Radiation therapy is the use of high energy rays to kill the cancerous cells. It can be given externally, meaning the radiation stems from a large machine, or internally, where the radiation is placed directly into the body in the area of the tumor. Radiation is usually given to try to shrink the size of the tumor in order to help alleviate pain associated with the metastasis.
Given intravenously and by pill, chemotherapy works to kill the rapidly dividing cancer cells. Unfortunately, chemotherapy is not selective to killing just the cancer cells, but also depletes other fast-growing cells in the body, which causes several debilitating side effects including hair loss and nausea.
In certain cancers male and female reproductive hormones such as estrogen and androgen fuel the growth and spread of the cancer. Hormone therapies block the activation of these particular hormones to try to stop the growth of the cancer.

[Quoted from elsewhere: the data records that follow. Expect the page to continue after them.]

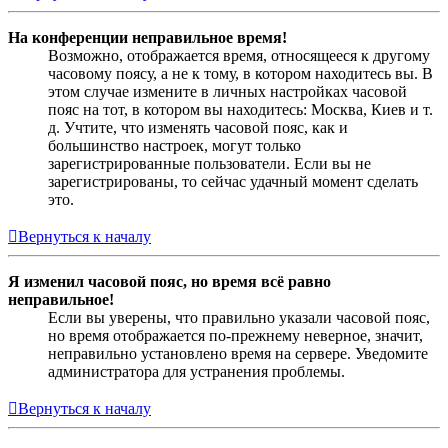
На конференции неправильное время!
Возможно, отображается время, относящееся к другому
часовому поясу, а не к тому, в котором находитесь вы. В
этом случае измените в личных настройках часовой
пояс на тот, в котором вы находитесь: Москва, Киев и т.
д. Учтите, что изменять часовой пояс, как и
большинство настроек, могут только
зарегистрированные пользователи. Если вы не
зарегистрированы, то сейчас удачный момент сделать
это.
Вернуться к началу
Я изменил часовой пояс, но время всё равно
неправильное!
Если вы уверены, что правильно указали часовой пояс,
но время отображается по-прежнему неверное, значит,
неправильно установлено время на сервере. Уведомите
администратора для устранения проблемы.
Вернуться к началу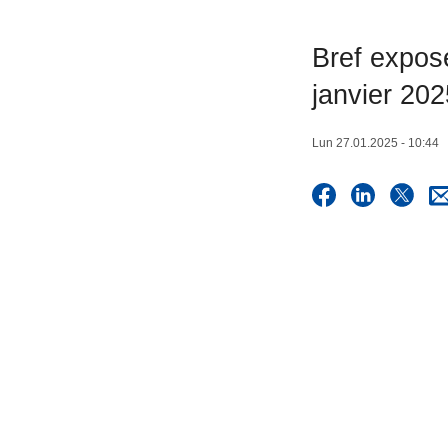
c
i
Bref exposé
p
janvier 202
a
l
Lun 27.01.2025 - 10:44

Innovative research over the past decade has yielded a better understanding of how certain genes or proteins stimulate the growth of certain cancers. Most targeted therapies typically receive their first indication to treat advanced or metastatic cancers.
In metastatic cancer, it is not unusual for the cancer to spread to the bones. Therapies called bisphosphonates, which are given intravenously, along with calcium and Vitamin D are given to help prevent fractures by strengthening the bone affected by the spread of the breast cancer.